The old Norway Post Office at 314-322 Kingston Rd. was about to bite the dust. The two board and batten buildings, which had deteriorated over the years, were the last remaining visual links with the old village of Norway, which began around 1835 with the establishment of the Norway Steam Mills.
The hottest local issue in years was an offer by St. Leonard’s Crossroads Association to purchase 128 Glen Manor Dr., just north of Queen and establish a group home for parolees, without any community consultation or fore-knowledge. Home owners on Glen Manor formed a company to sell 205 shares at $1,000 each to purchase the house and prevent it from becoming a group home. Within three hours of going door-to-door they had raised the first $70.000. They formed a group, Nine Alive (this was still Ward 9) to ensure a voice in the community through various political and legal initiatives working with all levels of government, including a review of existing bylaw and zoning restrictions.
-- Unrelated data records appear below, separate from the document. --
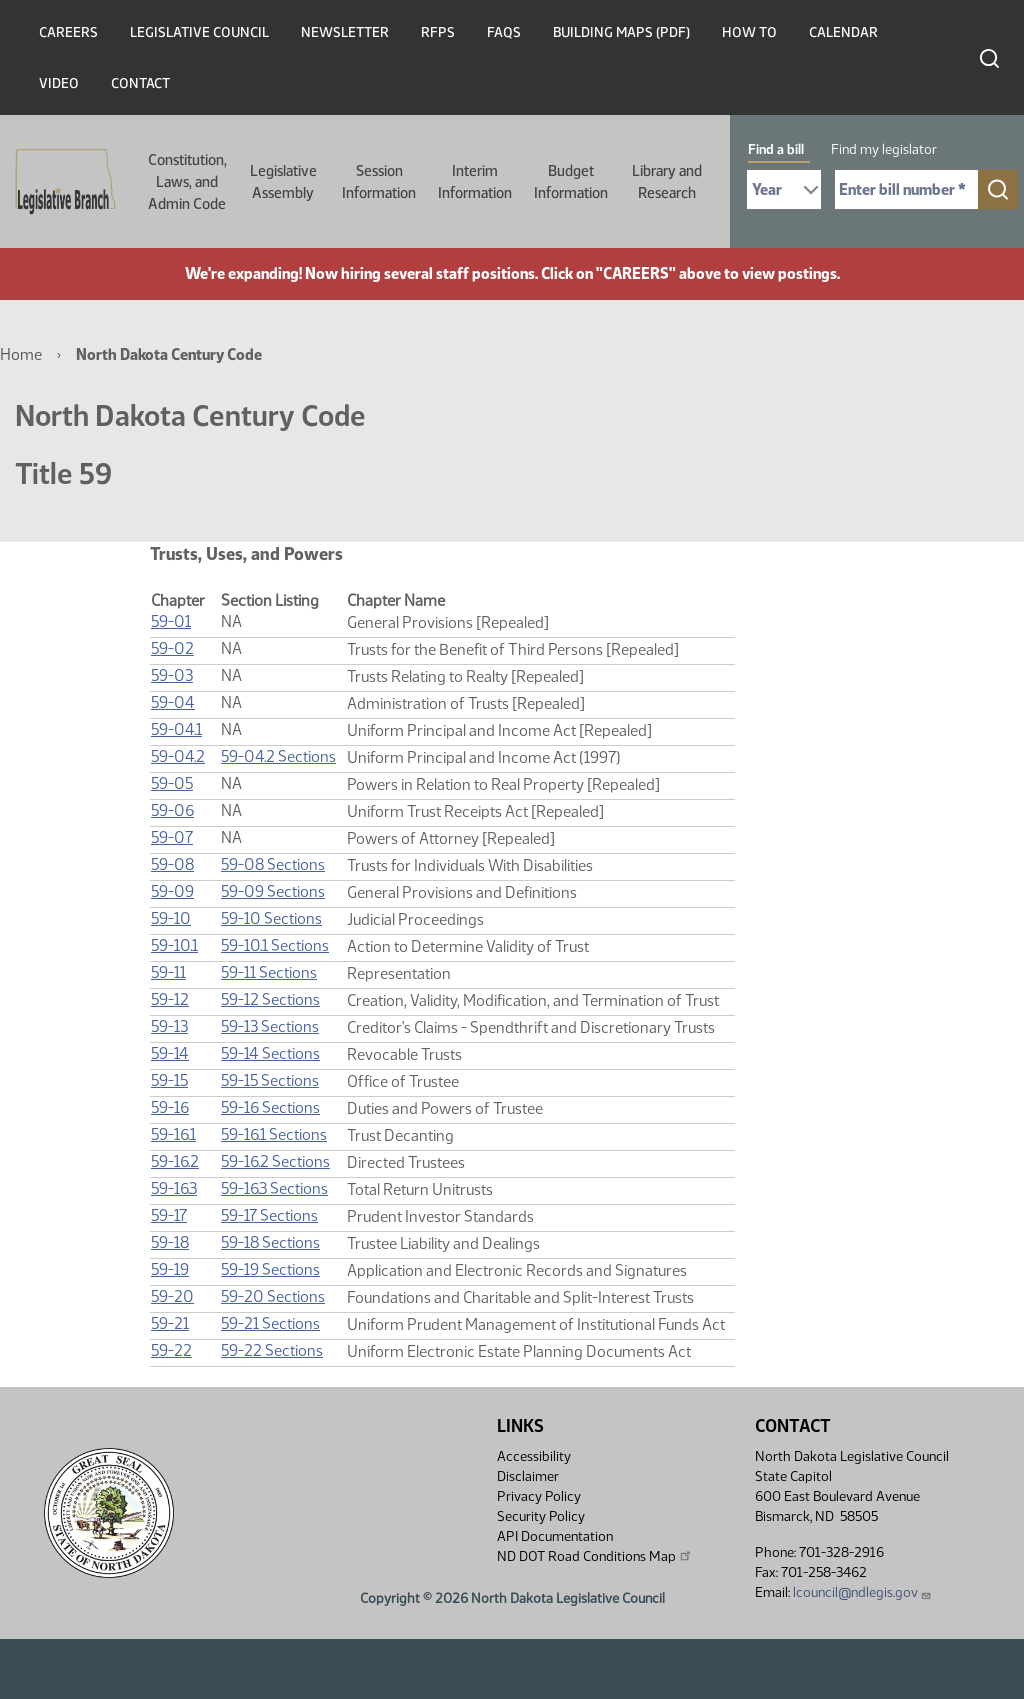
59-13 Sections (270, 1026)
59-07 (172, 837)
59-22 (171, 1350)
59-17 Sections (269, 1215)
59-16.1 (173, 1134)
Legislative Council (199, 32)
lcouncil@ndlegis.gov (862, 1592)
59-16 (170, 1107)
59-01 (171, 621)
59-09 (172, 891)
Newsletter (345, 32)
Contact (140, 83)
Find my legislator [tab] (884, 149)
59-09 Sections (273, 891)
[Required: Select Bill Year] (784, 189)
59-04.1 (176, 729)
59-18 (170, 1242)
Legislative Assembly (283, 182)
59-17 (169, 1215)
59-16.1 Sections (274, 1134)
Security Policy (541, 1516)
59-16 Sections (270, 1107)
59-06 (172, 810)
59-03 (172, 675)
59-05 (172, 783)
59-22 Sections (272, 1350)
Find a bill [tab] (776, 149)
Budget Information (571, 182)
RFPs (438, 32)
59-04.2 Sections (278, 756)
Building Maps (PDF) (621, 32)
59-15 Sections (270, 1080)
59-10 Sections (271, 918)
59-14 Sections (270, 1053)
The federal government withdrew its funding and the project stopped.
Another concern in 1982 was the proposal to bring early French immersion to some senior kindergarten classes, with some parents feeling that English speaking students would be short changed, while others were lining up to enrol their offspring. The program began at two local schools, Gleldhill and Williamson Road.
Glen Ames Senior School won the first Toronto Board of Education award for the best school play based on a Canadian experience. Teachers Allison Valliant and Roy Riggs collaborated on a musical based on the Toronto Islanders fight to keep their homes.
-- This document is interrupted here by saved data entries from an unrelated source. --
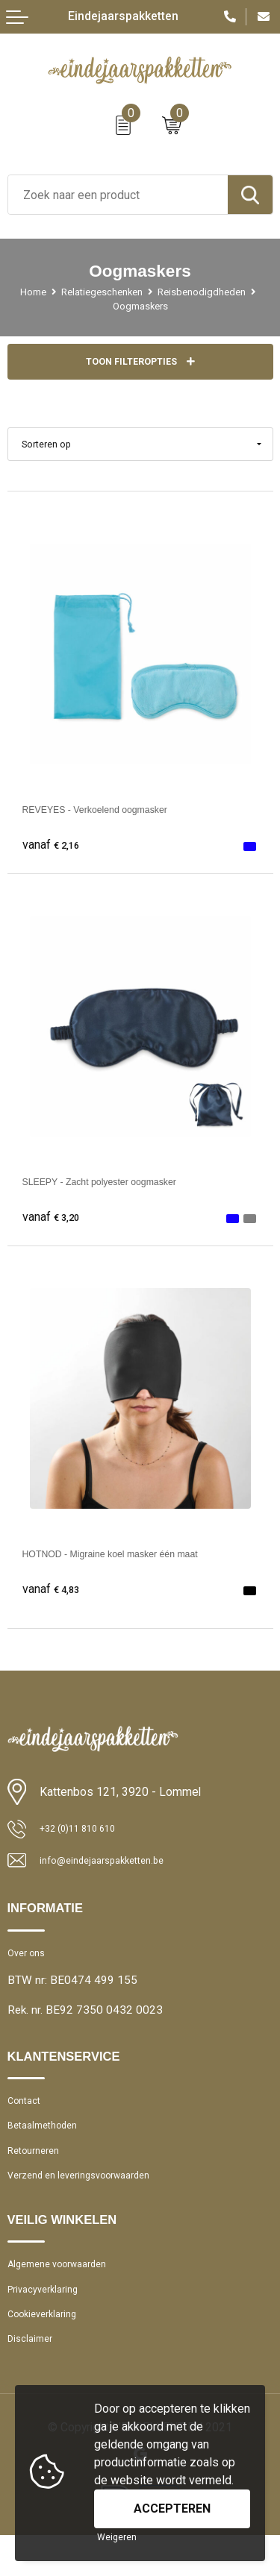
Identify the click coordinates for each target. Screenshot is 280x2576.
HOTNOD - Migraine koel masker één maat (135, 1556)
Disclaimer (33, 2377)
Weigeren (117, 2537)
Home (77, 291)
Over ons (29, 1960)
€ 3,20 (54, 1220)
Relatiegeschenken (155, 291)
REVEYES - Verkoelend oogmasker (115, 811)
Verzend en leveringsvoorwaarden (91, 2198)
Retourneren (38, 2170)
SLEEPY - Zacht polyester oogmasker (121, 1184)
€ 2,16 (54, 848)
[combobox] (118, 194)
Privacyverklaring (48, 2320)
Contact (27, 2112)
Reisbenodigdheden (100, 305)
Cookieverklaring (47, 2349)
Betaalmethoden (48, 2141)
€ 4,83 (54, 1592)
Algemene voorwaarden (66, 2291)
City Planner Albert Saif felt the Beach area would probably not change physically in the future, because existing planning policies are geared toward stabilization. The only change might be revitalization of commercial strips. A few years earlier residents had complained of house owners converting their properties to multi-unit dwellings, he said. Now this trend was reversing, especially along Queen Street where people with higher incomes were moving in and changing the houses back to single family homes.
Cecil Bosher of Balsam Avenue had the idea of showing support and raising funds for Polish families caught up in the Solidarity struggle by selling 10,000 buttons bearing the word Solidamosc (Polish for Solidarity) in local churches and stores. Ms. Bosher and her supporters raised over $1,000.
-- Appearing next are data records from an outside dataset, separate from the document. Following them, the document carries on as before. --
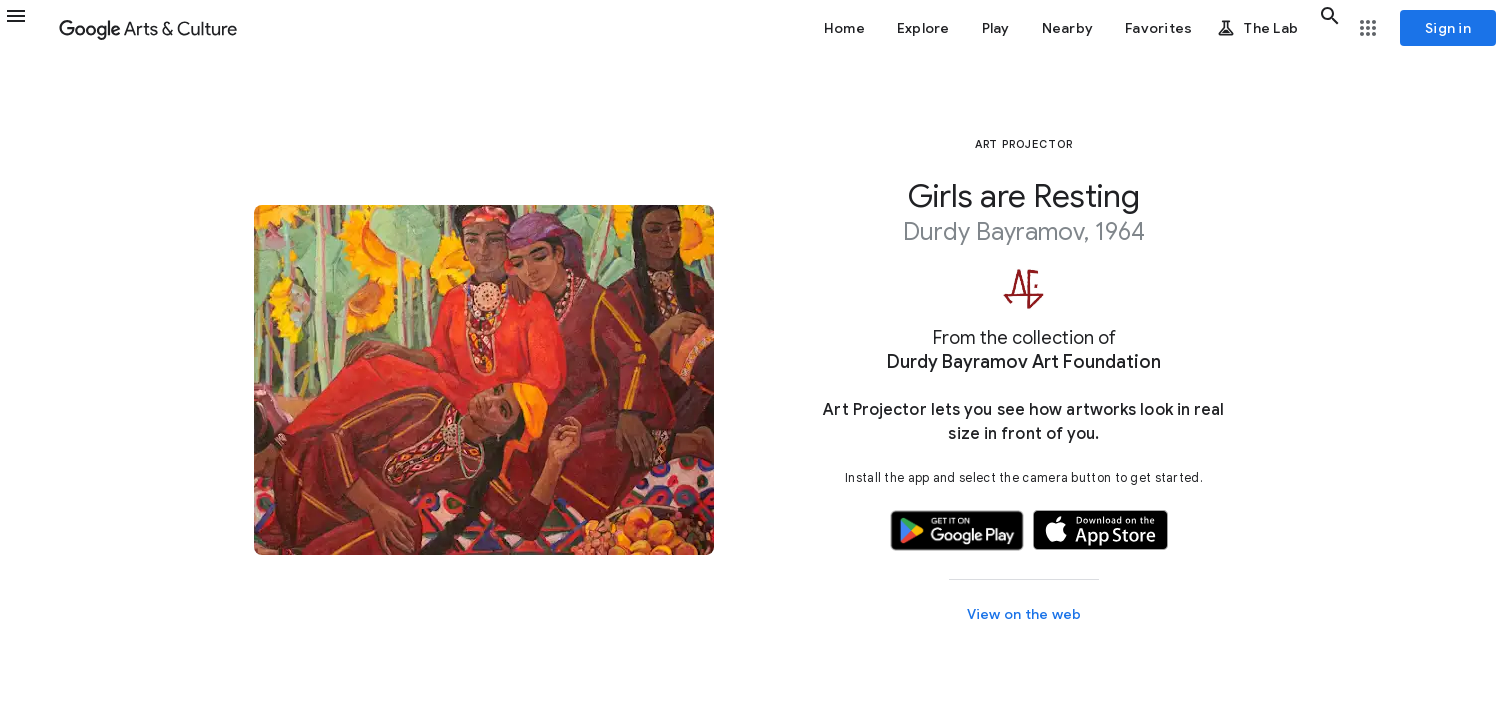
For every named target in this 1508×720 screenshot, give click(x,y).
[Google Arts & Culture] (148, 28)
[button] (28, 28)
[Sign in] (1448, 28)
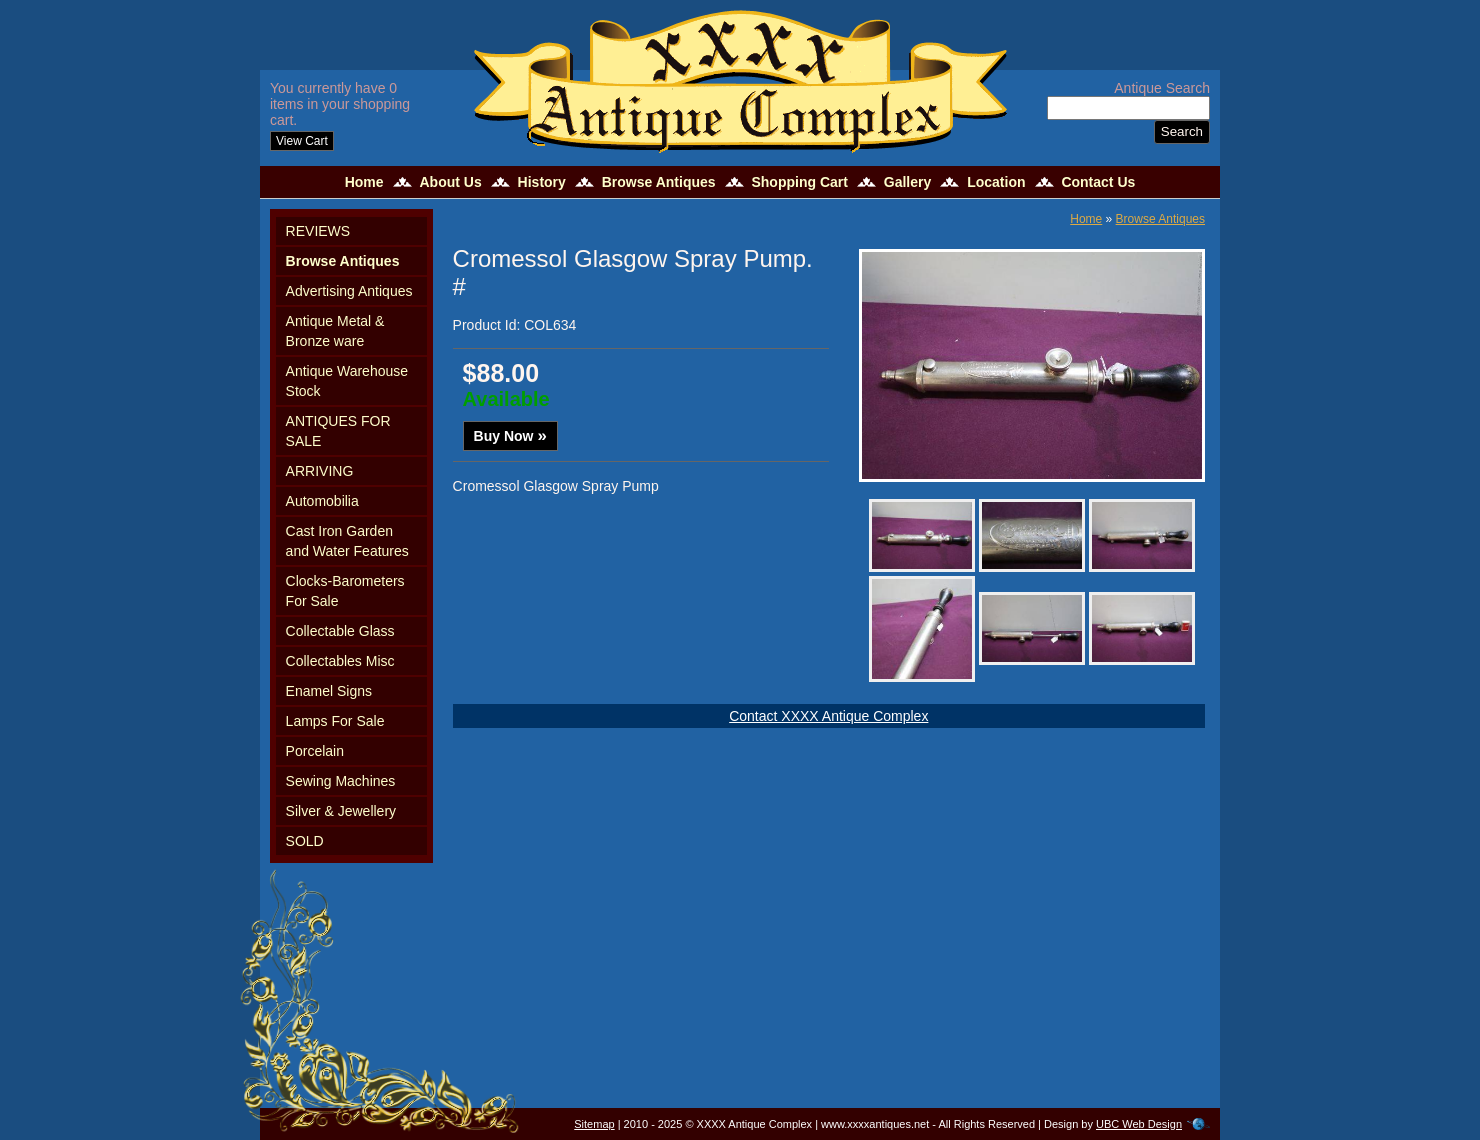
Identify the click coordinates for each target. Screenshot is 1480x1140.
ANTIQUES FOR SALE (338, 431)
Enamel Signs (329, 691)
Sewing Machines (341, 781)
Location (996, 182)
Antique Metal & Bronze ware (335, 331)
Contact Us (1098, 182)
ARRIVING (320, 471)
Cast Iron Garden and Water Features (347, 541)
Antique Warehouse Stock (347, 381)
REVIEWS (318, 231)
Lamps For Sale (335, 721)
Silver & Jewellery (341, 811)
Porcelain (315, 751)
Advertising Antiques (349, 291)
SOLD (305, 841)
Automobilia (322, 501)
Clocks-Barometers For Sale (345, 591)
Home (364, 182)
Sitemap (594, 1124)
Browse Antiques (659, 182)
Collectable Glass (340, 631)
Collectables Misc (340, 661)
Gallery (907, 182)
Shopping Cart (799, 182)
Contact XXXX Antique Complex (828, 716)
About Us (450, 182)
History (542, 182)
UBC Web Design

Graphic artist Barbara Warner, 23, lobbied the federal government until it agreed to issue a stamp in memory of Terry Fox. A contest was held to design the stamp, and although Warner’s entries were not chosen, she was one of 250 young Canadians invited to dine with the Queen and Prince Philip.
When Ed Broadbent, then leader of the federal New Democratic Party, came to the riding for a fundraiser, organizers wanted to give him a gift with a local flavour, so they presented him with a Ward 9 News “Word Power” t-shirt.
Fashions from local stores was the theme of a two-night show at the Balmy Beach Clubwith clothing supplied by Bimini, Designers Market Place, Basics, California Dreaming, Echo Beach, Fashion Tree, Gazebo, Texas Rose, The Wardrobe Designer, and Fashion Party. Who remembers shopping at these stores, none of which exist today?
Glenn Gould, one of the best known classical pianists of the 20th century, died on Oct.4. The 50-year-old world-renowned interpreter of J.S.Bach’s music grew up on Southwood Drive, and attended Williamson Road P.S. and Malvern Collegiate.
One of the biggest upsets in the municipal elections on Nov. 8 was the election of former school trustee Tom Jakobek as the senior alderman for the area, pulling in over 11,000 votes, some 2,400 more than incumbent Dorothy Thomas. At 23, he became the youngest Metro councillor ever. David Moll and Dorothy Ottaway were returned as public school trustees. Sister Tony Sheehan became the Separate School representative.